The group promotes this RaaS platform as being faster and more adaptive than competitors like LockBit, positioning themselves not just as data thieves but as a comprehensive cybercriminal service provider.

Concerning Escalation: Physical Threats

Perhaps most disturbing are recent reports that Scattered Lapsus$ Hunters members have made violent threats against security researchers and threat intelligence personnel. According to security researcher Brian Krebs, members sent malware-laden messages threatening physical violence to employees at Google Threat Intelligence and Mandiant.

Social media posts referenced attempts to "orchestrate the murders of Google Threat Intelligence employees in New York," though the credibility and seriousness of these threats remain under investigation by law enforcement. The group specifically demanded the termination of Austin Larsen and Charles Carmakal from Google Threat Intelligence.

The group has also claimed to be seeking cooperation with Mexican drug cartels to sell personal data of FBI employees—claims that underscore the increasingly chaotic and dangerous nature of this threat collective.

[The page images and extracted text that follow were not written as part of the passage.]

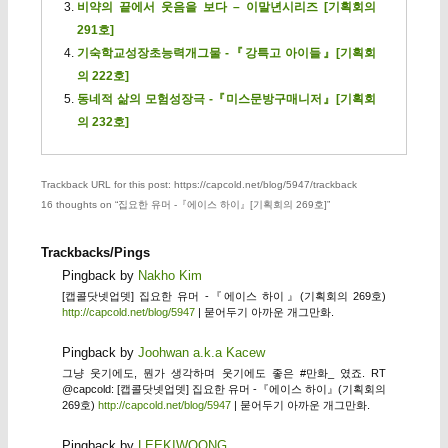
비약의 끝에서 웃음을 보다 – 이말년시리즈 [기획회의
291호]
기숙학교성장초능력개그물 -『강특고 아이들』[기획회
의 222호]
동네적 삶의 모험성장극 -『미스문방구매니저』[기획회
의 232호]
Trackback URL for this post: https://capcold.net/blog/5947/trackback
16 thoughts on “
집요한 유머 -『에이스 하이』[기획회의 269호]
”
Trackbacks/Pings
Pingback by
Nakho Kim
[캡콜닷넷업뎃] 집요한 유머 -『에이스 하이』(기획회의 269호)
http://capcold.net/blog/5947
| 묻어두기 아까운 개그만화.
Pingback by
Joohwan a.k.a Kacew
그냥 웃기에도, 뭔가 생각하며 웃기에도 좋은 #만화_ 였죠. RT
@capcold: [캡콜닷넷업뎃] 집요한 유머 -『에이스 하이』(기획회의
269호)
http://capcold.net/blog/5947
| 묻어두기 아까운 개그만화.
Pingback by
LEEKIWOONG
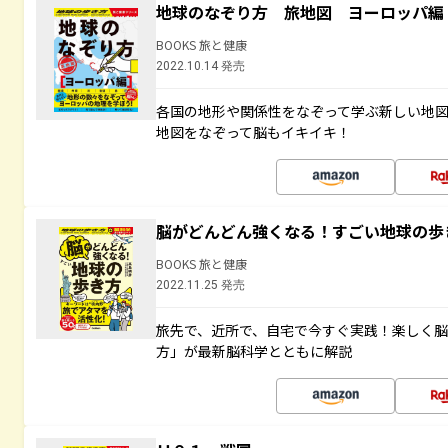
地球のなぞり方 旅地図 ヨーロッパ編
BOOKS 旅と健康
2022.10.14 発売
各国の地形や関係性をなぞって学ぶ新しい地
地図をなぞって脳もイキイキ！
脳がどんどん強くなる！すごい地球の歩
BOOKS 旅と健康
2022.11.25 発売
旅先で、近所で、自宅で今すぐ実践！楽しく
方」が最新脳科学とともに解説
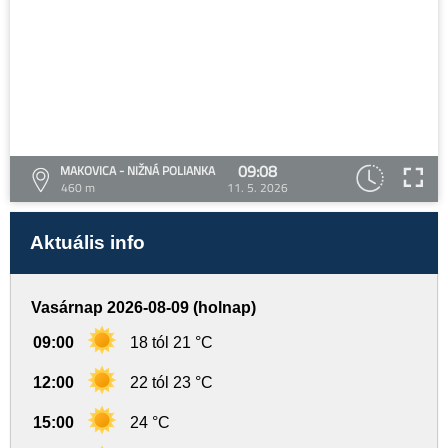
09:08
MAKOVICA - NIŽNÁ POLIANKA
460 m
11. 5. 2026
Aktuális info
Vasárnap 2026-08-09 (holnap)
09:00
18 tól 21 °C
12:00
22 tól 23 °C
15:00
24 °C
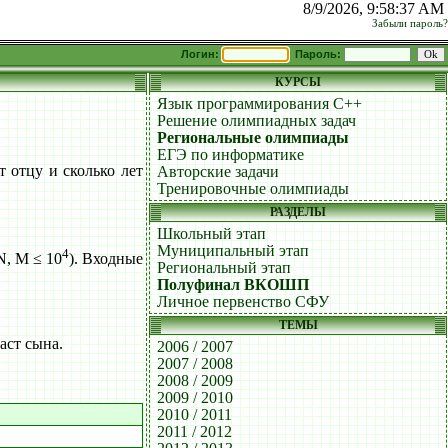
8/9/2026, 9:58:37 AM
Забыли пароль?
Логин:
Пароль:
КУРСЫ
Язык программирования C++
Решение олимпиадных задач
Региональные олимпиады
ЕГЭ по информатике
т отцу и сколько лет
Авторские задачи
Тренировочные олимпиады
РАЗДЕЛЫ
Школьный этап
Муниципальный этап
4
N, M ≤ 10
). Входные
Региональный этап
Полуфинал ВКОШП
Личное первенство СФУ
ТЕМЫ
аст сына.
2006 / 2007
2007 / 2008
2008 / 2009
2009 / 2010
2010 / 2011
2011 / 2012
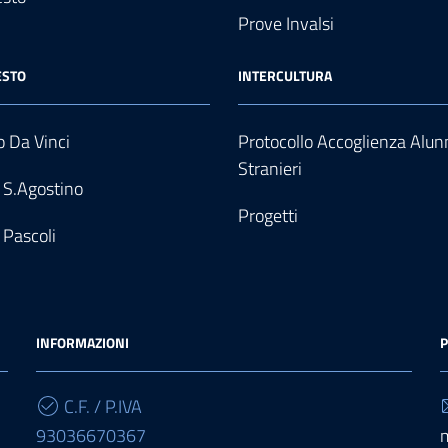
Prove Invalsi
ESTO
INTERCULTURA
 Da Vinci
Protocollo Accoglienza Alun
Stranieri
 S.Agostino
Progetti
 Pascoli
INFORMAZIONI
P
C.F. / P.IVA
93036670367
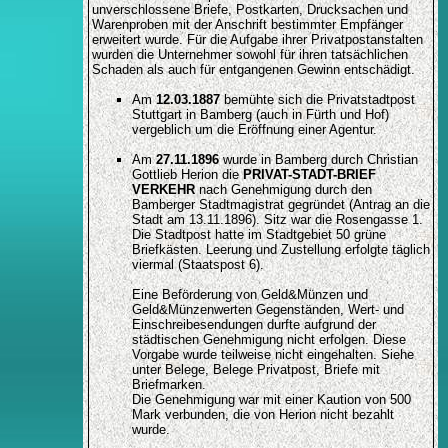
unverschlossene Briefe, Postkarten, Drucksachen und
Warenproben mit der Anschrift bestimmter Empfänger
erweitert wurde. Für die Aufgabe ihrer Privatpostanstalten
wurden die Unternehmer sowohl für ihren tatsächlichen
Schaden als auch für entgangenen Gewinn entschädigt.
Am
12.03.1887
bemühte sich die Privatstadtpost
Stuttgart in Bamberg (auch in Fürth und Hof)
vergeblich um die Eröffnung einer Agentur.
Am
27.11.1896
wurde in Bamberg durch Christian
Gottlieb Herion die
PRIVAT-STADT-BRIEF
VERKEHR
nach Genehmigung durch den
Bamberger Stadtmagistrat gegründet (Antrag an die
Stadt am 13.11.1896). Sitz war die Rosengasse 1.
Die Stadtpost hatte im Stadtgebiet 50 grüne
Briefkästen. Leerung und Zustellung erfolgte täglich
viermal (Staatspost 6).
Eine Beförderung von Geld&Münzen und
Geld&Münzenwerten Gegenständen, Wert- und
Einschreibesendungen durfte aufgrund der
städtischen Genehmigung nicht erfolgen. Diese
Vorgabe wurde teilweise nicht eingehalten. Siehe
unter Belege, Belege Privatpost, Briefe mit
Briefmarken.
Die Genehmigung war mit einer Kaution von 500
Mark verbunden, die von Herion nicht bezahlt
wurde.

This represents a concerning evolution where cybercriminals escalate beyond data theft to directly targeting security professionals, marking a dangerous new phase where human capital becomes a weapon in cyber warfare.

Attribution Challenges and Law Enforcement Response

The Identity Problem

Scattered Lapsus$ Hunters operates as what security researchers describe as a "decentralized brand" rather than a cohesive organization. This creates significant attribution challenges:

  • Multiple actors using the same identity: Individual criminals can operate under the ShinyHunters or Scattered Spider names for reputation and intimidation value
  • Fluid membership: Members move between groups or operate independently while claiming affiliation
  • Overlapping toolsets: Similar TTPs used by different actors make definitive attribution difficult

Google Threat Intelligence tracks various aspects of their activity under multiple UNC (Uncategorized) designations:

  • UNC6040: Initial compromise activities
  • UNC6240: Extortion operations
  • UNC6395: OAuth token exploitation campaigns

Arrests and Continued Activity

Despite multiple arrests, the collective continues to operate:

Recent Law Enforcement Actions:

The persistence of the group despite these arrests suggests either:

  1. Arrested individuals represent only a fraction of the collective
  2. New members continuously join to replace those caught
  3. The decentralized nature allows operations to continue despite individual losses

The "Advanced Persistent Teenagers" Phenomenon

Security researcher Kevin Beaumont coined the term "Advanced Persistent Teenagers" (APT-T) to describe this phenomenon of young cybercriminals conducting sophisticated attacks against major corporations. Many identified members have been surprisingly young—in their late teens or early twenties—yet capable of causing hundreds of millions of dollars in damages.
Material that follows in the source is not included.